口実の下に言わば彼女に相談もしないで前もってすべての快楽を奪い去ること、彼女の無知と孤独とを利用して人為的の信仰を植えつけること、それは一個の人間の天性を矯《た》めることであり、神に嘘《うそ》をつくことではないか。そして、他日それらのことがわかり修道女になったのを遺憾に思って、コゼットはついに自分を恨むようにはなりはすまいか。この最後の考えは、ほとんど利己的なもので他の考えよりもずっと男らしくないものだったが、しかし彼には最もたえ難いことだった。彼は修道院を去ろうと決心した。
彼はそれを決心した。是非ともそうしなければならないと心を痛めながらも確信した。非とすべき点は一つもなかった。五年間その四壁のうちに潜み姿を隠していた以上は、世間を恐れるべき理由はなくなり消散してるに違いなかった。彼は平然として世人の間に戻ることができるのだった。彼も年を取り、万事が変わっていた。今はだれが見現わすことができよう。それからまた最も悪くしたところで、危険は彼だけにしかなかった。そして彼は、自分が徒刑場に入れられたからといってコゼットを修道院のうちに閉じこめる権利を持っていなかった。その上、義務の前には危険なんか何であろう。また終わりに、用心をし適当な警戒をなすのに彼を妨ぐるものは何もなかった。

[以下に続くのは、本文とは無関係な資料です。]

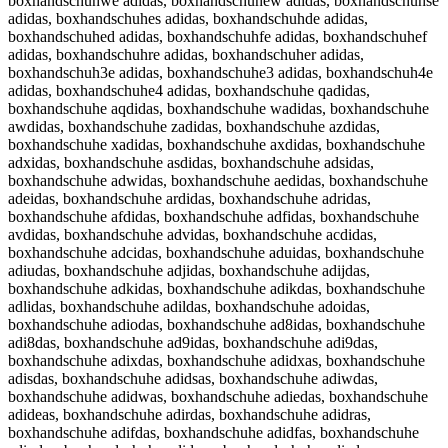
boxhandschuhwe adidas, boxhandschuhew adidas, boxhandschuhse
adidas, boxhandschuhes adidas, boxhandschuhde adidas,
boxhandschuhed adidas, boxhandschuhfe adidas, boxhandschuhef
adidas, boxhandschuhre adidas, boxhandschuher adidas,
boxhandschuh3e adidas, boxhandschuhe3 adidas, boxhandschuh4e
adidas, boxhandschuhe4 adidas, boxhandschuhe qadidas,
boxhandschuhe aqdidas, boxhandschuhe wadidas, boxhandschuhe
awdidas, boxhandschuhe zadidas, boxhandschuhe azdidas,
boxhandschuhe xadidas, boxhandschuhe axdidas, boxhandschuhe
adxidas, boxhandschuhe asdidas, boxhandschuhe adsidas,
boxhandschuhe adwidas, boxhandschuhe aedidas, boxhandschuhe
adeidas, boxhandschuhe ardidas, boxhandschuhe adridas,
boxhandschuhe afdidas, boxhandschuhe adfidas, boxhandschuhe
avdidas, boxhandschuhe advidas, boxhandschuhe acdidas,
boxhandschuhe adcidas, boxhandschuhe aduidas, boxhandschuhe
adiudas, boxhandschuhe adjidas, boxhandschuhe adijdas,
boxhandschuhe adkidas, boxhandschuhe adikdas, boxhandschuhe
adlidas, boxhandschuhe adildas, boxhandschuhe adoidas,
boxhandschuhe adiodas, boxhandschuhe ad8idas, boxhandschuhe
adi8das, boxhandschuhe ad9idas, boxhandschuhe adi9das,
boxhandschuhe adixdas, boxhandschuhe adidxas, boxhandschuhe
adisdas, boxhandschuhe adidsas, boxhandschuhe adiwdas,
boxhandschuhe adidwas, boxhandschuhe adiedas, boxhandschuhe
adideas, boxhandschuhe adirdas, boxhandschuhe adidras,
boxhandschuhe adifdas, boxhandschuhe adidfas, boxhandschuhe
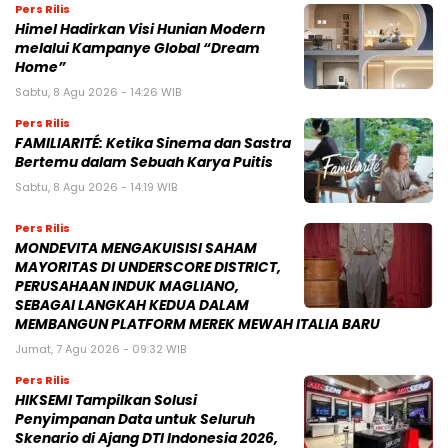
Pers Rilis
Himel Hadirkan Visi Hunian Modern
melalui Kampanye Global “Dream
Home”
Sabtu, 8 Agu 2026 - 14:26 WIB
Pers Rilis
FAMILIARITÉ: Ketika Sinema dan Sastra
Bertemu dalam Sebuah Karya Puitis
Sabtu, 8 Agu 2026 - 14:19 WIB
Pers Rilis
MONDEVITA MENGAKUISISI SAHAM
MAYORITAS DI UNDERSCORE DISTRICT,
PERUSAHAAN INDUK MAGLIANO,
SEBAGAI LANGKAH KEDUA DALAM
MEMBANGUN PLATFORM MEREK MEWAH ITALIA BARU
Jumat, 7 Agu 2026 - 09:32 WIB
Pers Rilis
HIKSEMI Tampilkan Solusi
Penyimpanan Data untuk Seluruh
Skenario di Ajang DTI Indonesia 2026,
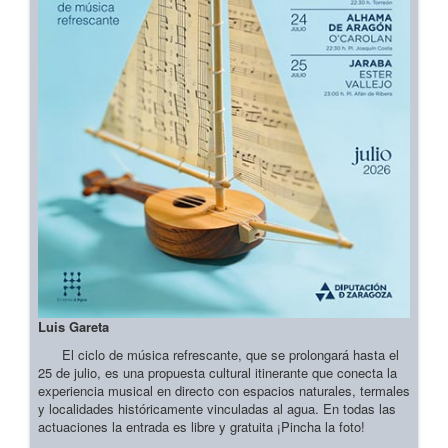
Luis Gareta
El ciclo de música refrescante, que se prolongará hasta el
25 de julio, es una propuesta cultural itinerante que conecta la
experiencia musical en directo con espacios naturales, termales
y localidades históricamente vinculadas al agua. En todas las
actuaciones la entrada es libre y gratuita ¡Pincha la foto!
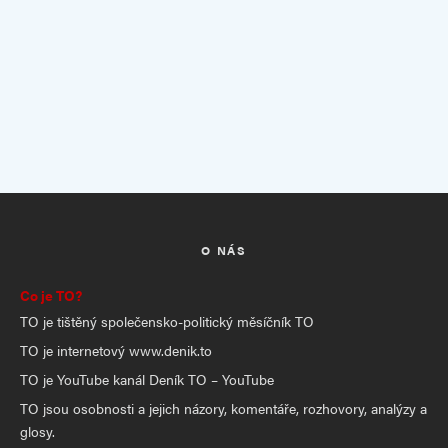
O NÁS
Co je TO?
TO je tištěný společensko-politický měsíčník TO
TO je internetový www.denik.to
TO je YouTube kanál Deník TO – YouTube
TO jsou osobnosti a jejich názory, komentáře, rozhovory, analýzy a
glosy.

コゼットの教育の方は、もうほとんど終わって完成していた。
一度決心を定めると、彼はただ機会を待つばかりだった。しかるに機会はやがてやってきた。フォーシュルヴァン老人が死んだのである。
ジャン・ヴァルジャンは修道院長に面謁《めんえつ》を願って、こう申し立てた。兄が死んだについて多少の遺産が自分のものとなって、これからは働かないで暮らすことができるので、修道院から暇をもらって娘をつれてゆきたい。けれども、コゼットは誓願をしていないから、無料で教育されたことになっては不当である。それで、コゼットが修道院で過ごした五年間の謝礼として、五千フランの金をこの修道会に献ずることを、どうか許していただければ仕合わせである。
そのようにしてジャン・ヴァルジャンは、常住礼拝の修道院から出て行った。
修道院を去りながら彼は、例の小さな鞄《かばん》を自らわきの下に抱えて、それをだれにも持たせず、鍵《かぎ》は常に身につけていた。その中からはいいかおりが出てるので、非常にコゼットの心をひいた。